|
Pulman's dinner meeting of the Germanicus avengers provides a convenient opportunity for Agrippina to relate the gory details of Germanicus' demise.
That the suspected poisoning was countered by Agrippina's culinary skills comes from Graves alone. That Germanicus had a slight recovery is also found in Tacitus.
As for the witchery, Pulman has Agrippina quote Graves almost verbatim. She presents as evidence: the naked and decaying corpse of a baby with a belly painted red and horns tied to the forehead, the corpse of a cat with rudimentary wings growing from its back, the head of a Negro with a child's hand protruding from its mouth, a lead tablet bearing the name of Germanicus, cock feathers smeared with blood, the disappearing letter name game and the exploitation of his irrational fear of the Number 25. Pulman even feels the need to tamper with Graves' horror hall of fame: the child's hand was white, the name Germanicus was written on the skull of an ass, the word Rome appeared spelled upside down (not backwards) and his arithmophobia was focused on the Number 17. Curiously he omits the midnight appearance of the big black cock with a golden ring in Caligula's room.
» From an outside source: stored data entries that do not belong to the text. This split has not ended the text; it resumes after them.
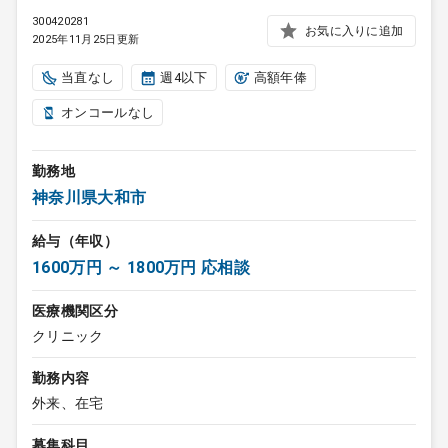
300420281
お気に入りに追加
2025年11月25日更新
当直なし
週4以下
高額年俸
オンコールなし
勤務地
神奈川県大和市
給与（年収）
1600万円 ～ 1800万円 応相談
医療機関区分
クリニック
勤務内容
外来、在宅
募集科目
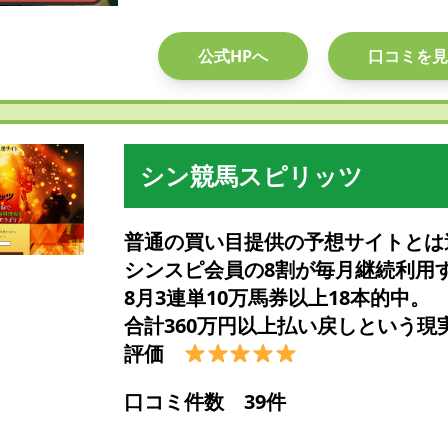
公式HPへ
口コミを見
シン競馬スピリッツ
普通の買い目提供の予想サイトとは
シンスピ会員の8割が毎月継続利用
8月3連単10万馬券以上18本的中。
合計360万円以上払い戻しという現
評価
口コミ件数 39件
Apparently the evidence in the ancient sources wasn't gruesome enough. Suetonius mentions spells and potions used against Germanicus which prompted him to formally renounce his friendship with Piso. Dio states that curse tablets and bones of men were found in the home. Tacitus' evidence list is a bit more fulsome: disinterred bodies, incantations and spells, the name of Germanicus on leaden curse tablets, half burned cinders smeared with blood, and other horrors to damn a soul to Hades. So, we must assume that Graves felt compelled to improve upon Tacitus, filling in the blanks of those "other horrors."